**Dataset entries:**
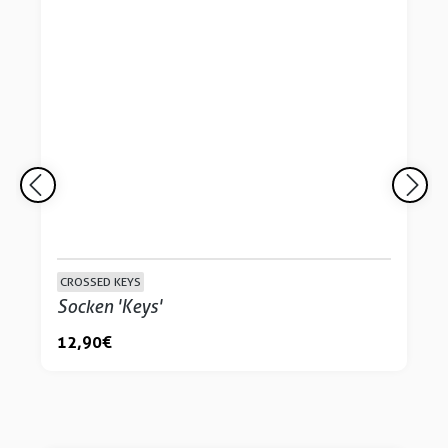
CROSSED KEYS
Socken 'Keys'
12,90 €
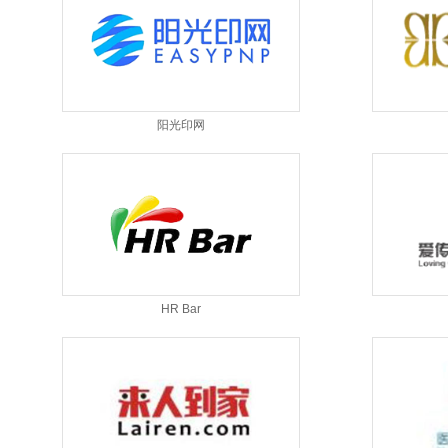
阳光印网
HR Bar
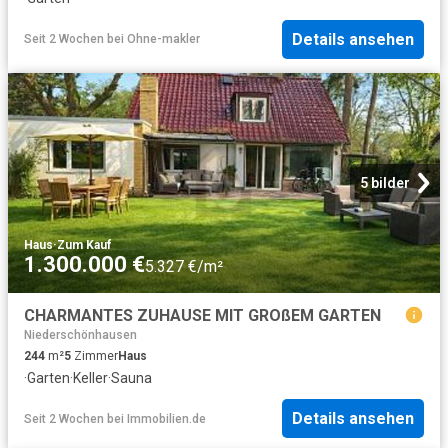
Details ansehen
Seit 2 Wochen
bei
Ohne-makler
5 bilder
Haus
·
Zum Kauf
1.300.000 €
5.327 €/m²
CHARMANTES ZUHAUSE MIT GROßEM GARTEN
Niederschönhausen
244
m²
5
Zimmer
Haus
·
Garten
·
Keller
·
Sauna
Details ansehen
Seit 2 Wochen
bei
Immobilien.de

**Action item:**
The output is the data above, repeated exactly, with pictures omitted.

**Solution below:**
CROSSED KEYS
Socken 'Keys'
12,90 €
阳光印网
HR Bar
Details ansehen
Seit 2 Wochen
bei
Ohne-makler
5 bilder
Haus
·
Zum Kauf
1.300.000 €
5.327 €/m²
CHARMANTES ZUHAUSE MIT GROßEM GARTEN
Niederschönhausen
244
m²
5
Zimmer
Haus
·
Garten
·
Keller
·
Sauna
Details ansehen
Seit 2 Wochen
bei
Immobilien.de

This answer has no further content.